» Task: Every entry should be repeated exactly as written.

—————

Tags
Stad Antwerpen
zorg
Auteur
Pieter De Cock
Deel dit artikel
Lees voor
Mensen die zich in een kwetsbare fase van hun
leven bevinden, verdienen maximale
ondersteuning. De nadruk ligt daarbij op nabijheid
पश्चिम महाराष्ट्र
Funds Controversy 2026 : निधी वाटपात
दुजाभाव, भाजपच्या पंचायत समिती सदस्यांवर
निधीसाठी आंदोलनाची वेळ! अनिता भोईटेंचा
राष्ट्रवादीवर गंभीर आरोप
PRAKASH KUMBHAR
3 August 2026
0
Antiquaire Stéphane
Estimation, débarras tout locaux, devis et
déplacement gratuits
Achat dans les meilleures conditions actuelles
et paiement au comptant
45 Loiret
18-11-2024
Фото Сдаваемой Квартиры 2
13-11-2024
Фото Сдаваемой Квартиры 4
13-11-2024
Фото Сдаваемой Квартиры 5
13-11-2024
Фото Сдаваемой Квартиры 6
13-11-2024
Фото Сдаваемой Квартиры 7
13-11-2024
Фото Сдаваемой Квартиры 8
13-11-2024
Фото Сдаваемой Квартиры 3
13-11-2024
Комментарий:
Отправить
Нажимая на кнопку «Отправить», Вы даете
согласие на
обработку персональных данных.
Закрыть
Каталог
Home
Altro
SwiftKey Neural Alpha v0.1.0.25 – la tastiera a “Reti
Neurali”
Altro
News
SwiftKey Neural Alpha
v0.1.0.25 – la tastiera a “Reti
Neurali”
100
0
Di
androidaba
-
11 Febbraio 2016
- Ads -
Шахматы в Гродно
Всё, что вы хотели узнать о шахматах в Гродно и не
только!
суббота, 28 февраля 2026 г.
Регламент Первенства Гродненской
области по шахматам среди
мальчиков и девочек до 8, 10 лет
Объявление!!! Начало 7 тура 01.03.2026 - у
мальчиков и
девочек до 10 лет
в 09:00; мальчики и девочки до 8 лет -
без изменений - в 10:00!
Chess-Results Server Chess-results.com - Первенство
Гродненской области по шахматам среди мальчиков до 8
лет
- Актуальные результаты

—————

» Response to this exercise:
Tags
Stad Antwerpen
zorg
Auteur
Pieter De Cock
Deel dit artikel
Lees voor
Mensen die zich in een kwetsbare fase van hun
leven bevinden, verdienen maximale
ondersteuning. De nadruk ligt daarbij op nabijheid
पश्चिम महाराष्ट्र
Funds Controversy 2026 : निधी वाटपात
दुजाभाव, भाजपच्या पंचायत समिती सदस्यांवर
निधीसाठी आंदोलनाची वेळ! अनिता भोईटेंचा
राष्ट्रवादीवर गंभीर आरोप
PRAKASH KUMBHAR
3 August 2026
0
Antiquaire Stéphane
Estimation, débarras tout locaux, devis et
déplacement gratuits
Achat dans les meilleures conditions actuelles
et paiement au comptant
45 Loiret
18-11-2024
Фото Сдаваемой Квартиры 2
13-11-2024
Фото Сдаваемой Квартиры 4
13-11-2024
Фото Сдаваемой Квартиры 5
13-11-2024
Фото Сдаваемой Квартиры 6
13-11-2024
Фото Сдаваемой Квартиры 7
13-11-2024
Фото Сдаваемой Квартиры 8
13-11-2024
Фото Сдаваемой Квартиры 3
13-11-2024
Комментарий:
Отправить
Нажимая на кнопку «Отправить», Вы даете
согласие на
обработку персональных данных.
Закрыть
Каталог
Home
Altro
SwiftKey Neural Alpha v0.1.0.25 – la tastiera a “Reti
Neurali”
Altro
News
SwiftKey Neural Alpha
v0.1.0.25 – la tastiera a “Reti
Neurali”
100
0
Di
androidaba
-
11 Febbraio 2016
- Ads -
Шахматы в Гродно
Всё, что вы хотели узнать о шахматах в Гродно и не
только!
суббота, 28 февраля 2026 г.
Регламент Первенства Гродненской
области по шахматам среди
мальчиков и девочек до 8, 10 лет
Объявление!!! Начало 7 тура 01.03.2026 - у
мальчиков и
девочек до 10 лет
в 09:00; мальчики и девочки до 8 лет -
без изменений - в 10:00!
Chess-Results Server Chess-results.com - Первенство
Гродненской области по шахматам среди мальчиков до 8
лет
- Актуальные результаты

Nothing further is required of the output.